* EXERCISE PROMPT *
Scan the records below for the word "interest" and give only the number of lines that hold it.

##### RECORDS SUPPLIED

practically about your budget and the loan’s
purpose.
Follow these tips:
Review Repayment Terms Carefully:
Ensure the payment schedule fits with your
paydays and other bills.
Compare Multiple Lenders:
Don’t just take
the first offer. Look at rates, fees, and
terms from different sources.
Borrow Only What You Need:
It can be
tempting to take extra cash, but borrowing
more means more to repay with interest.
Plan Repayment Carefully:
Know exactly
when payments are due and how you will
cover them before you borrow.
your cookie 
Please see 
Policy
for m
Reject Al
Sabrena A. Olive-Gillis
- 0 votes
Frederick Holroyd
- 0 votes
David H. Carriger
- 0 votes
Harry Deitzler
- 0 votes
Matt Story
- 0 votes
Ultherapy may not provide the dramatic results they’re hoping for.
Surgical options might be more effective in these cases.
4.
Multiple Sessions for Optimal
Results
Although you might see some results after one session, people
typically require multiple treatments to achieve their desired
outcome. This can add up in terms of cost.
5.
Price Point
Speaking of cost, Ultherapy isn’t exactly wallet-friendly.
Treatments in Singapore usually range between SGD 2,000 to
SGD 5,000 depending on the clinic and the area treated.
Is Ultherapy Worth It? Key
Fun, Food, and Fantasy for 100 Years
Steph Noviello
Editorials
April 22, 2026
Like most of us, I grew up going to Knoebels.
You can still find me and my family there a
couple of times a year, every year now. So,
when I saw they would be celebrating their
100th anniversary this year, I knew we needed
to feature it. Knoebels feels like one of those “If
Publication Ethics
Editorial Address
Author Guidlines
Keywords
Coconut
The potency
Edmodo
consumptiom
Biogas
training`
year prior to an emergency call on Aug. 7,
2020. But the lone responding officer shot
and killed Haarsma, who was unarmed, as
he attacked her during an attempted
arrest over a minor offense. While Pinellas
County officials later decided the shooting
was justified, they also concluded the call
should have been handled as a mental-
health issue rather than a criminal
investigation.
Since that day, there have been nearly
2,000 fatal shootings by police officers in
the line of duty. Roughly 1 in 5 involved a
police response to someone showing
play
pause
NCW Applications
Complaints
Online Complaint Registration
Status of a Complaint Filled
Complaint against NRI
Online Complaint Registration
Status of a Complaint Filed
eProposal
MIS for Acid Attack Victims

##########
##### RECORDS SUPPLIED

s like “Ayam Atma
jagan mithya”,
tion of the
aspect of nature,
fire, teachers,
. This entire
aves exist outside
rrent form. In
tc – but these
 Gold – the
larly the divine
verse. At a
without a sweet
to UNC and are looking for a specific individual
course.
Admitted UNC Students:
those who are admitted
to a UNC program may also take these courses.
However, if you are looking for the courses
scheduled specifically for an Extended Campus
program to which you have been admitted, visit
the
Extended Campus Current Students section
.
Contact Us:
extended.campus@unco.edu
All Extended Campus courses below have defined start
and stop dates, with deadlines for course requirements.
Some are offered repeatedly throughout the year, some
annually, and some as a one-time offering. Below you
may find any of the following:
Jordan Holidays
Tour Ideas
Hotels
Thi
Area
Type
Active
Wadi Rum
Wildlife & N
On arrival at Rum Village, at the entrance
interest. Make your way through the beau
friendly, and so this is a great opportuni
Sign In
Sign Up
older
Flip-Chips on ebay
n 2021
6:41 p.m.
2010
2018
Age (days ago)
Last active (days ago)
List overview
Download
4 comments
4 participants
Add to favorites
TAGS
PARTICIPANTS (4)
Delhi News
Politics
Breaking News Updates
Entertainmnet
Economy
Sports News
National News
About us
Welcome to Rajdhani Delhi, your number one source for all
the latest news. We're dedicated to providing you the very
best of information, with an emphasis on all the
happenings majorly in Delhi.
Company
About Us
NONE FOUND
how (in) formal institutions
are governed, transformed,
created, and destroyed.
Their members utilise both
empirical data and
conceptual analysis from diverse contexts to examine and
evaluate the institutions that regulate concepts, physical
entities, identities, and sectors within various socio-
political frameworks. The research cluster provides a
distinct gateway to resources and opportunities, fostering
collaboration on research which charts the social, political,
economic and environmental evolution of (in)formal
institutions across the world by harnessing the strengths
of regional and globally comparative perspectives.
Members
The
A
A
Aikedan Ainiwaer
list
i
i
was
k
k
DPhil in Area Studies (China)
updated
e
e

##########

* ANSWER TO THE PROBLEM *
2